[Collected data]
· · · ·

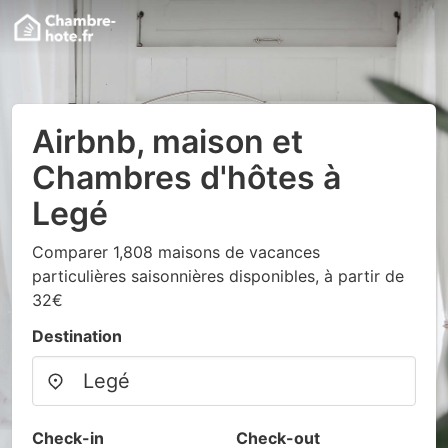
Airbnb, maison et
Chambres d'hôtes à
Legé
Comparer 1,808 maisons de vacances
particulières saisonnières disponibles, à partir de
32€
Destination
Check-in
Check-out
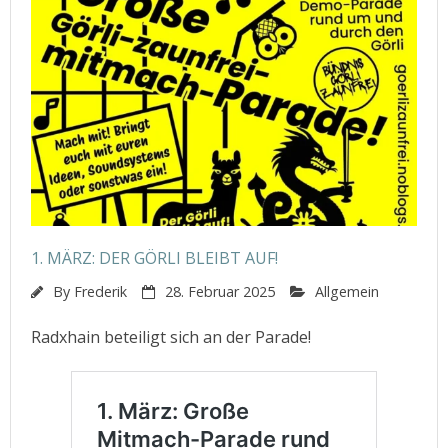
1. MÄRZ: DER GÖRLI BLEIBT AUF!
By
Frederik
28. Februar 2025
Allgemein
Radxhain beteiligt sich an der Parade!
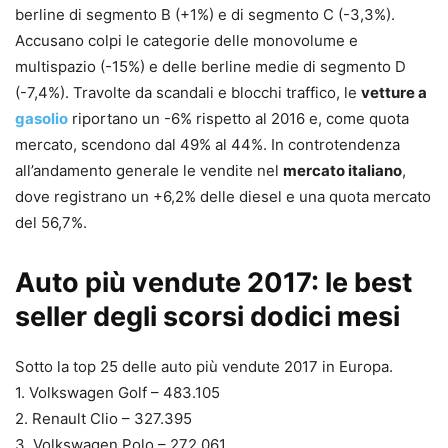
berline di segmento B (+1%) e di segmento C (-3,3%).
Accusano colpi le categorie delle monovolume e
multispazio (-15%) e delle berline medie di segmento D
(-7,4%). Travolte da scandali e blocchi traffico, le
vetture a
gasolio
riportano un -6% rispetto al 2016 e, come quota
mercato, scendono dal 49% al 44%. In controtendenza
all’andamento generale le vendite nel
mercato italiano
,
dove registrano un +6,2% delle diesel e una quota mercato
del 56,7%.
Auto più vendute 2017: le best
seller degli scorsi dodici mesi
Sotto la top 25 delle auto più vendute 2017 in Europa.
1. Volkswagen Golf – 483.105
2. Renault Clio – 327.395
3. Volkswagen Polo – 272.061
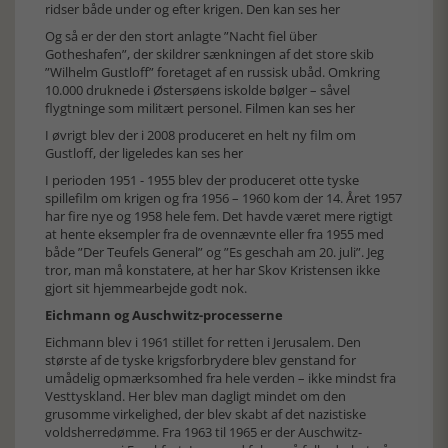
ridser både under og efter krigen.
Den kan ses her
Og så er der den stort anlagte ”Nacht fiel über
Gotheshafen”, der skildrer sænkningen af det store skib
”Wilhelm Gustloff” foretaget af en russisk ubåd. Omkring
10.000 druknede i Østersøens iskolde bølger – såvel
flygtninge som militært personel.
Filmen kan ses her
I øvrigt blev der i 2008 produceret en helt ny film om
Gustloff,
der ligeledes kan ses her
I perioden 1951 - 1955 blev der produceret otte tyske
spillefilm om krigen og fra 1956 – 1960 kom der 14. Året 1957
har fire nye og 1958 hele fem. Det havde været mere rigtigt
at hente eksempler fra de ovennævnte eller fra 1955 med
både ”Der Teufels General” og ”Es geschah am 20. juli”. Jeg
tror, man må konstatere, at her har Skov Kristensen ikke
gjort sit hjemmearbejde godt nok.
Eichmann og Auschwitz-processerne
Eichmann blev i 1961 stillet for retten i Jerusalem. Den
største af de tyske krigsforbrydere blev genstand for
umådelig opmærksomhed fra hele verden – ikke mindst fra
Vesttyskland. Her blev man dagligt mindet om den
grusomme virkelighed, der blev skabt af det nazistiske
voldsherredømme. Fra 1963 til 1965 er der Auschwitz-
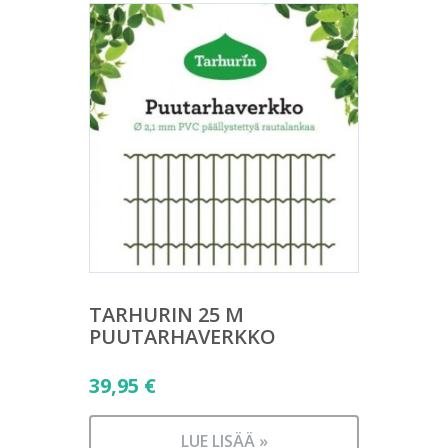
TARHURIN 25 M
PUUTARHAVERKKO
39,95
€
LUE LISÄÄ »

· · · ·

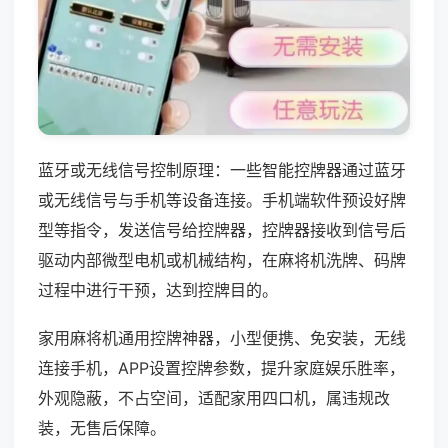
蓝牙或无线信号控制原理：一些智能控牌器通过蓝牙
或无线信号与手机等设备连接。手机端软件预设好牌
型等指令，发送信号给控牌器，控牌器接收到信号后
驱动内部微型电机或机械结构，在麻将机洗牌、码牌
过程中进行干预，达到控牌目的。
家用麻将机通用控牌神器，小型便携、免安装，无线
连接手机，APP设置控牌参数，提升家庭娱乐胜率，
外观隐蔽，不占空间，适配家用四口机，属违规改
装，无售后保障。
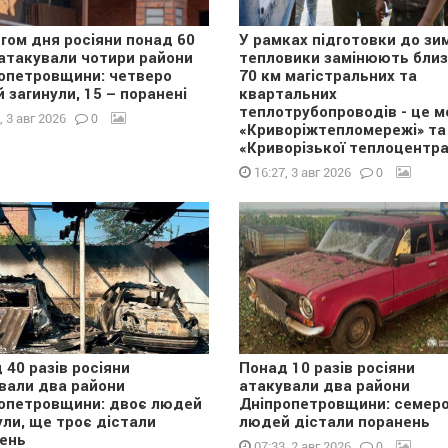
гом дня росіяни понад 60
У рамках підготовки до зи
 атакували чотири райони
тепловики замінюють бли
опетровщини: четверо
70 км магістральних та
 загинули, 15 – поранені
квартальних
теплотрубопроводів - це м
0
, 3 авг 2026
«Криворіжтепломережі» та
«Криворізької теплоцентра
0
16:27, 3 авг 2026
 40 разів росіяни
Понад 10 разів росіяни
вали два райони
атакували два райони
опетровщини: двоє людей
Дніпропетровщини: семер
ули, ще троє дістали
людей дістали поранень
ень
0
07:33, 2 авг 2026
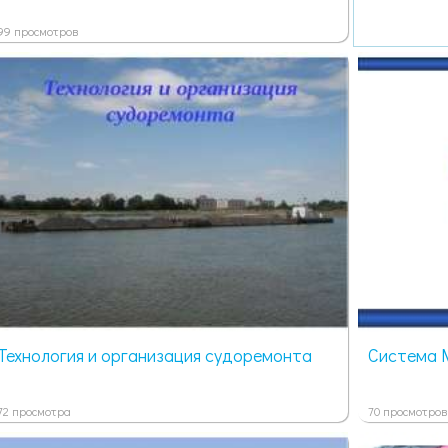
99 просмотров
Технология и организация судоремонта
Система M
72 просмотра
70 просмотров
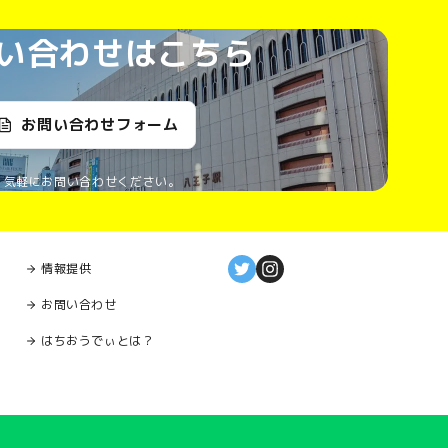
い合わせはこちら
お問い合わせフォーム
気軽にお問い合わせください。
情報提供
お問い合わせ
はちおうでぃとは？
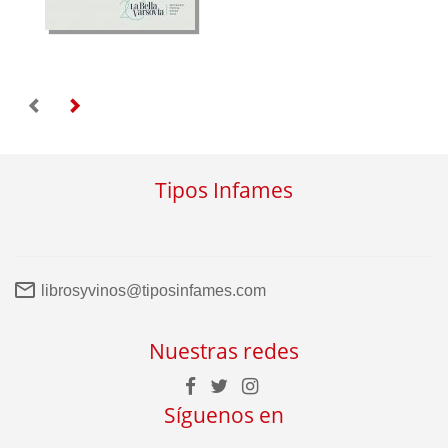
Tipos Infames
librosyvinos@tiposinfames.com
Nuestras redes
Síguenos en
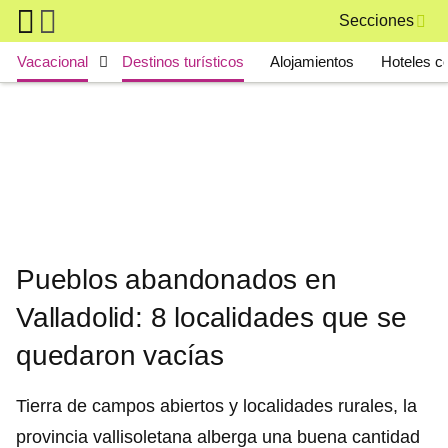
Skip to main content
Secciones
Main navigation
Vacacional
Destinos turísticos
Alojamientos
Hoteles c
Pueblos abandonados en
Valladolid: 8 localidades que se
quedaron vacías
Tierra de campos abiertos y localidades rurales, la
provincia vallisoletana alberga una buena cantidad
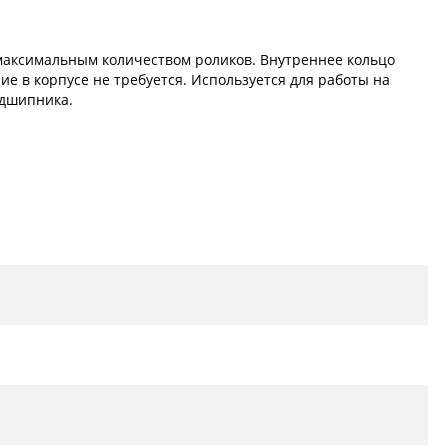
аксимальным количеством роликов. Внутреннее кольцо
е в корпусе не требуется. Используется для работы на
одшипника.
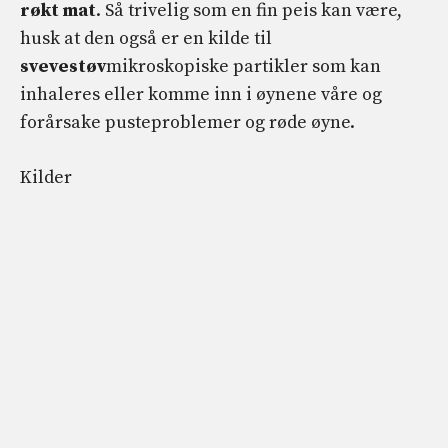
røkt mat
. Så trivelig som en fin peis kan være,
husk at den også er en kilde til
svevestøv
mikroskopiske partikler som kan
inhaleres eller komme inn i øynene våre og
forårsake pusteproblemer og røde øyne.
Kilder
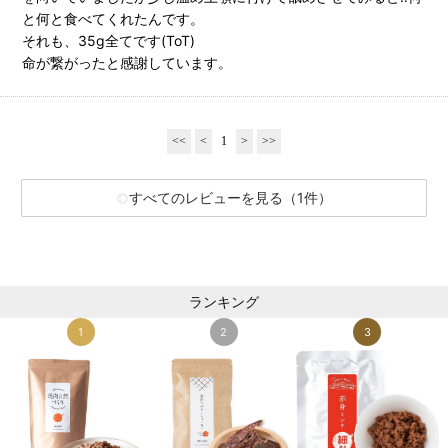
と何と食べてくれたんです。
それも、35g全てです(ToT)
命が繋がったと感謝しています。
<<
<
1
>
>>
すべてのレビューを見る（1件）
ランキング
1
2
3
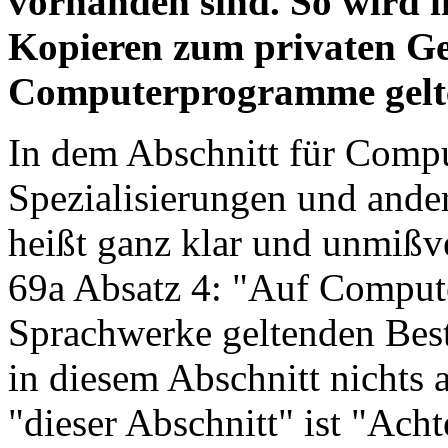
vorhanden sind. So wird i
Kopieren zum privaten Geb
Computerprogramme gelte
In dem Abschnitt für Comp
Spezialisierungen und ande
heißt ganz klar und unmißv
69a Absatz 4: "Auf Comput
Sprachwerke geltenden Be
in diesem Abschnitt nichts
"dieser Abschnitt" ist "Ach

· · · ·

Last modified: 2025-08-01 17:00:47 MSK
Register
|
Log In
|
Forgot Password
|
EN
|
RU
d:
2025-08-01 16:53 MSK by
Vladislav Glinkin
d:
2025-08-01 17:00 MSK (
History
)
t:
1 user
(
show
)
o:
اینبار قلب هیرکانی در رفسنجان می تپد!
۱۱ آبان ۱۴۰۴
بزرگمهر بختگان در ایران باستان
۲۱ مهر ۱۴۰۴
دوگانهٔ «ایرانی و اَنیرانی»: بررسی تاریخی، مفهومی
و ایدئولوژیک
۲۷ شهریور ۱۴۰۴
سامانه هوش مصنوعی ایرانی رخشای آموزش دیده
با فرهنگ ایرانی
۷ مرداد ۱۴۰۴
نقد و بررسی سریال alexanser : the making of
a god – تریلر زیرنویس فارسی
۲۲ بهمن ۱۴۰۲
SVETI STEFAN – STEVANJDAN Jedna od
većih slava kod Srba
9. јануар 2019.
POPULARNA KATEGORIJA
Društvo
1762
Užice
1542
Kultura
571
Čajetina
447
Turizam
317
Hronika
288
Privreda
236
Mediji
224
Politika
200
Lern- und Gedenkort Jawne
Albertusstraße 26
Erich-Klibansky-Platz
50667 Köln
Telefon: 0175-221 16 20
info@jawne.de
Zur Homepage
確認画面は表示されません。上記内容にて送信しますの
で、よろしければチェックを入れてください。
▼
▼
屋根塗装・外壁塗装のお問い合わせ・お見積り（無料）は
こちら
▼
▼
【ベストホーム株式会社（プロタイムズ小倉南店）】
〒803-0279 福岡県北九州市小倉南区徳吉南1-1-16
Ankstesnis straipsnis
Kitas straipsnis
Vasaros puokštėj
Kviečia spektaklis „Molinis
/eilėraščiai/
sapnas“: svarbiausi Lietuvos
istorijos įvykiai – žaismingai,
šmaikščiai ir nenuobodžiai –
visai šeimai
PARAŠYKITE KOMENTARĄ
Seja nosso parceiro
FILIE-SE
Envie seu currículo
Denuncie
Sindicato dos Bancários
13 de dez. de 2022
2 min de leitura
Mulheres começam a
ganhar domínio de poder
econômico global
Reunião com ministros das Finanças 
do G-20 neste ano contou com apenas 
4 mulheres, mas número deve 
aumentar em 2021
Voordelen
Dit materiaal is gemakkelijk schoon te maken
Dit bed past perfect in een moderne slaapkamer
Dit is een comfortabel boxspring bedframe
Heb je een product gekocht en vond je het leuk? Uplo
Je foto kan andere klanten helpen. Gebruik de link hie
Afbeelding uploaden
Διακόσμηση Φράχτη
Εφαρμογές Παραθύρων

· · · ·

Above are the records. Identify each line that contains the word "straipsnis".

Ankstesnis straipsnis
Kitas straipsnis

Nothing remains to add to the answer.